Banking Inquiry: One last scene for fallen stars of Celtic Tiger era
As their regrets and reminisces intertwined, committee chairman Ciarán Lynch mused that if the crash were a movie the two pivotal scenes would be the bank guarantee night and the nationalisation of Anglo.
Unfortunately, neither witness had prominent roles in the guarantee drama because Ms Harney was not invited to the early hours decision-making meeting, while Gormley was, but decided to stay under the duvet instead.
Linda Evangelista famously said she would not get out of bed for $10,000; sadly, on guarantee night, then Green leader Mr Gormley would not get out from under the covers for €64bn.
Not that anyone knew such would be the cost of the panic-stricken gamble taken by Brian Cowen and Brian Lenihan, but if Mr Gormley had bothered to accept their invite to attend, perhaps history would be slightly less unkind to him and the party he left all but destroyed.
Indeed, to paraphrase well known political philosophers The Monkees on Daydream Believer: “Wake up sleepy Green/Oh what can it mean/you were an environmental dreamer who stayed home and now your party are has-beens.” Defending his decision to stay away, Mr Gormley said: “I don’t think it would have changed one thing if I was present”, which could have served as the motto for the Greens’ pointless stint in government.
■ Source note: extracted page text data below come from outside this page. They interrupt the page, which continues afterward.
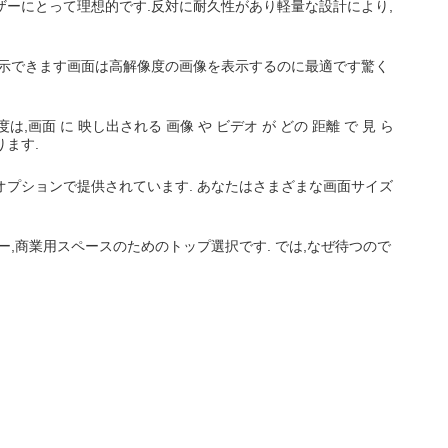
ザーにとって理想的です.反対に耐久性があり軽量な設計により,
で表示できます画面は高解像度の画像を表示するのに最適です驚く
画面 に 映し出される 画像 や ビデオ が どの 距離 で 見 ら
ります.
オプションで提供されています. あなたはさまざまな画面サイズ
ー,商業用スペースのためのトップ選択です. では,なぜ待つので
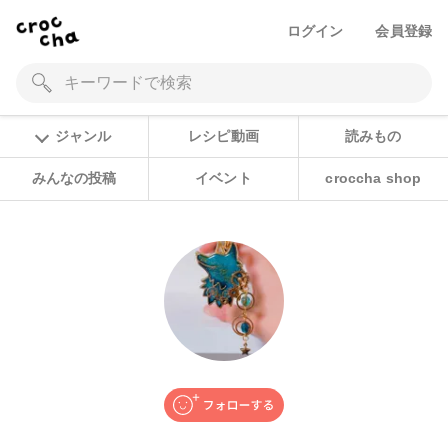
ログイン
会員登録
ジャンル
レシピ動画
読みもの
みんなの投稿
イベント
croccha shop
Ms Harney came across as the assured political operator she always was, mixing empathy with all absence of blame, apart from the odd admitted mistake, while Mr Gormley remains in denial.
Summing up the plot of the crash believed by many, Mr Gormley told the committee: “Chairman, you compared it to a movie, I think a narrative has evolved around the guarantee which goes something like this: 1) The bank guarantee was the worst decision ever made in this country and all our woes stem from it, 2) that Fianna Fáil was up to something shady with Anglo, and 3) the Greens did not know what the hell was going on. But I don’t think the evidence supports that narrative.”
But then, how central was he to the action as he seemed to rely on a celebrity economist for much of his information, especially regarding what Mr Lenihan was up to, stating at one point: “I was hearing what the minister was thinking from David McWilliams.” Curious.
Then, talking of what life was like in government, he accidently expressed what the FF-Green handling of the crash looked like to the rest of the country: “Just when you thought it couldn’t get any worse, it did.”